Irland – die grüne Insel ist insbesondere für guten Whisky und eine idyllische Landschaft berühmt. In der Vergangenheit hat Irland aber auch durch eine bewegte Geschichte und als Finanzplatz für Schlagzeilen gesorgt. Die Besiedelung der Insel begann lange vor Christi Geburt. Wirklich handfeste Spuren haben aber erst die Kelten und später Briten hinterlassen. Über einen langen Zeitraum gehörte die Insel fest zur englischen Krone.

Entsprechend rar sind eigenständige irische Goldmünzen. Wer danach sucht, muss schon weit in der Geschichte zurückgehen, etwa ins Jahr 1689/90 und die Zeit des Bürgerkriegs. Anfang des 20. Jahrhunderts entstanden Medaillen im Wert von 48 Pence, auf denen Königin Victoria zu sehen war. Geprägt wurden die Medaillen mit einem Feingehalt von 917/1000 Teilen Gold.

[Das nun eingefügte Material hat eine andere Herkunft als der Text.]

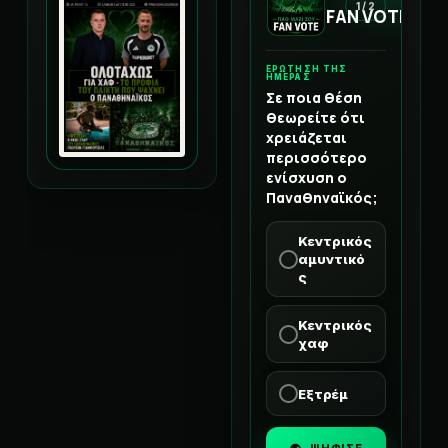
1 / 2
FAN VOTE
ΕΡΩΤΗΣΗ ΤΗΣ
ΗΜΕΡΑΣ
Σε ποια θέση
θεωρείτε ότι
χρειάζεται
περισσότερο
ενίσχυση ο
Παναθηναϊκός;
Κεντρικός
αμυντικό
ς
Κεντρικός
χαφ
Εξτρέμ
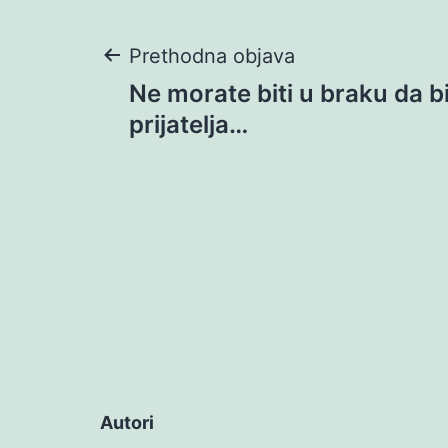
Navigacija
Prethodna objava
Ne morate biti u braku da b
objava
prijatelja…
Autori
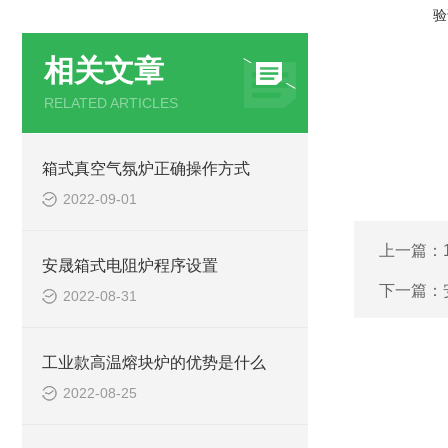
验
相关文章
RELATED ARTICLES
箱式真空气氛炉正确操作方式
2022-09-01
上一篇：
安晟箱式电阻炉程序设置
下一篇：
2022-08-31
工业款高温熔块炉的优势是什么
2022-08-25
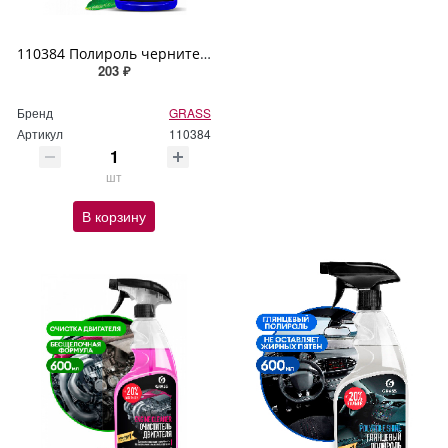
110384 Полироль чернитель шин GRASS "Black Rubber" 600мл
203 ₽
Бренд
GRASS
Артикул
110384
шт
В корзину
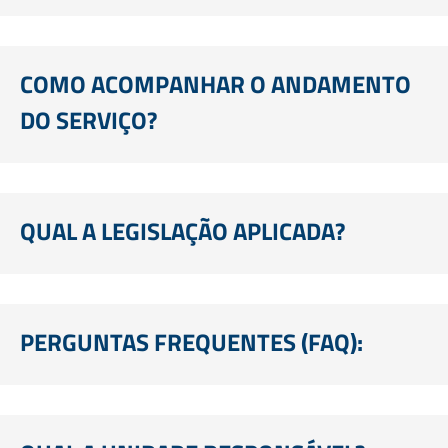
COMO ACOMPANHAR O ANDAMENTO
DO SERVIÇO?
QUAL A LEGISLAÇÃO APLICADA?
PERGUNTAS FREQUENTES (FAQ):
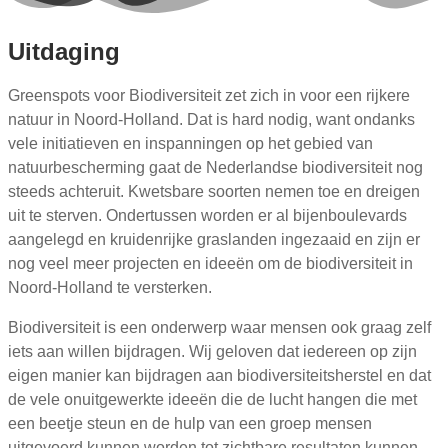
Uitdaging
Greenspots voor Biodiversiteit zet zich in voor een rijkere
natuur in Noord
-Holland. Dat is hard nodig, want ondanks
vele initiatieven en inspanningen op het gebied van
natuurbescherming gaat de Nederlandse biodiversiteit nog
steeds achteruit. Kwetsbare soorten nemen toe en dreigen
uit te sterven. Ondertussen worden er al bijenboulevards
aangelegd en kruidenrijke graslanden ingezaaid
en zijn er
nog veel meer projecten en ideeën om de biodiversiteit in
Noord
-Holland te versterken.
Biodiversiteit is een onderwerp waar mensen ook graag zelf
iets aan
willen bijdragen. Wij geloven dat
iedereen op zijn
eigen manier kan bijdragen aan biodiversiteitsherstel en dat
de vele onuitgewerkte ideeën die de lucht hangen die met
een beetje steun en de hulp van een groep mensen
uitgevoerd kunnen worden tot zichtbare resultaten kunnen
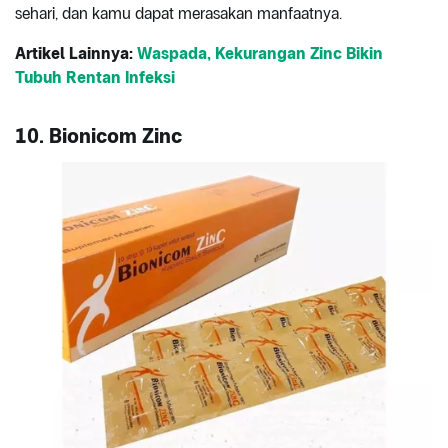
sehari, dan kamu dapat merasakan manfaatnya.
Artikel Lainnya:
Waspada, Kekurangan Zinc Bikin
Tubuh Rentan Infeksi
10. Bionicom Zinc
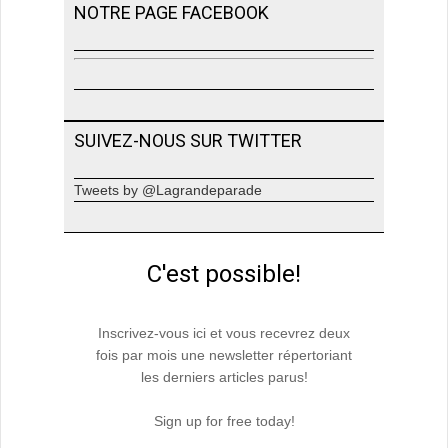
NOTRE PAGE FACEBOOK
SUIVEZ-NOUS SUR TWITTER
Tweets by @Lagrandeparade
C'est possible!
Inscrivez-vous ici et vous recevrez deux
fois par mois une newsletter répertoriant
les derniers articles parus!
Sign up for free today!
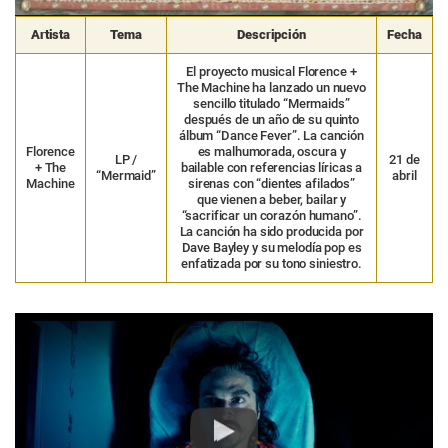
Artista
Tema
Descripción
Fecha
El proyecto musical Florence +
The Machine ha lanzado un nuevo
sencillo titulado “Mermaids”
después de un año de su quinto
álbum “Dance Fever”. La canción
Florence
es malhumorada, oscura y
LP /
21 de
+ The
bailable con referencias líricas a
“Mermaid”
abril
Machine
sirenas con “dientes afilados”
que vienen a beber, bailar y
“sacrificar un corazón humano”.
La canción ha sido producida por
Dave Bayley y su melodía pop es
enfatizada por su tono siniestro.
Play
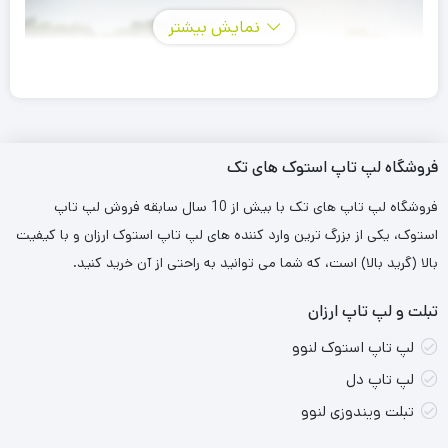
نمایش بیشتر
فروشگاه لپ تاپ استوک های تک
فروشگاه لپ تاپ های تک با بیش از 10 سال سابقه فروش لپ تاپ
استوک، یکی از بزرگ ترین وارد کننده های لپ تاپ استوک ارزان و با کیفیت
اسپیکر بلوتوث بیکارو مدل GF602 یکی دیگر از شاهکارهای برند بیکارو
بالا (گرید بالا) است، که شما می توانید به راحتی از آن خرید کنید.
است که با اسپیکر دوبل باکیفیت و طراحی مدرن انتخاب مناسبی برای
تبلت و لپ تاپ ارزان
گوش دادن به موسیقی داخل و خارج از منزل و در جمع دوستان
لپ تاپ استوک لنوو
خواهد بود. این اسپیکر طراحی مدرنی دارد. و نسل جدید کانکتور شارژ
لپ تاپ دل
رقص نور RGB Type-C، بلوتوث نسخه 5.1 و مقاوم در برابر رطوبت و
تبلت ویندوزی لنوو
قطرات آب به همراه قابلیت جذاب (TWS) اتصال همزمان دو بلندگو به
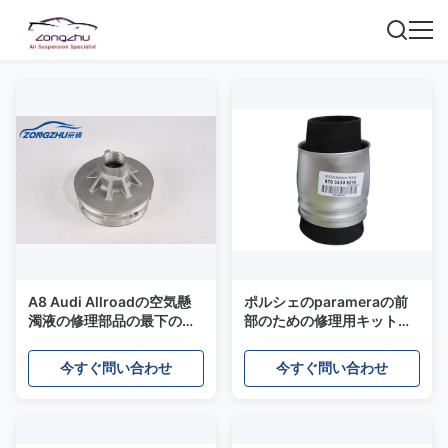
A8 Audi Allroadの空気懸
ポルシェのparameraの前
濁液の修理部品の最下の基
部のための修理用キットは
礎アルミニウム保証12か月
半分97034305115
の
97034305215にひだを付
今すぐ問い合わせ
今すぐ問い合わせ
けました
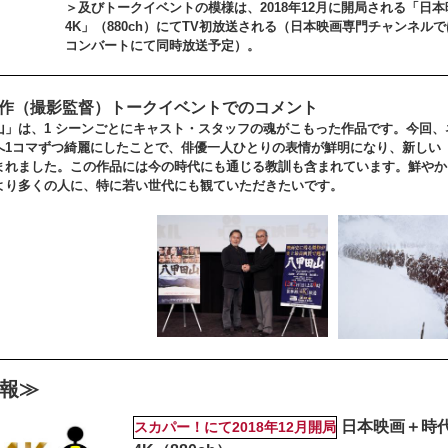
＞及びトークイベントの模様は、2018年12月に開局される「日
4K」（880ch）にてTV初放送される（日本映画専門チャンネルで
コンバートにて同時放送予定）。
大作（撮影監督）トークイベントでのコメント
山」は、1 シーンごとにキャスト・スタッフの魂がこもった作品です。今回、
へ1コマずつ綺麗にしたことで、俳優一人ひとりの表情が鮮明になり、新しい
まれました。この作品には今の時代にも通じる教訓も含まれています。鮮やか
より多くの人に、特に若い世代にも観ていただきたいです。
報≫
日本映画＋時
スカパー！にて2018年12月開局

Als Anlage sind die Goldmünzen aus Irland allerdings aufgrund des hohen Sammlerwerts nicht geeignet. Bis Mitte des 20. Jahrhunderts blieb Irland Bestandteil des Commonwealths und schied erst 1949 aus diesem aus. Ähnlich Großbritannien galt in Irland das Pfund als Währung. Bis in die 1970er Jahre hinein sogar in Form der prädezimalen Währung. Aus der Zeit zwischen dem Ausscheiden aus dem Commonwealth und der Einführung des Euro 2002 gibt es keine für den Anleger interessanten rein irische Goldmünzen.

Erst mit der Einführung des Euro tauchen eigene Goldmünzen aus Irland im Wert von 20 und 100 Euro auf. Geprägt wurde mit einem Feingehalt von 999/1000 Teilen Gold. Es handelt sich dabei um Gedenkmünzen mit Feingewichten von 0,0398 bis 0,4994 Unzen Gold. Wer trotzdem Goldmünzen der Britischen Inseln ins Depot legen will, sollte sich die Münzen der Isle of Man genauer anschauen.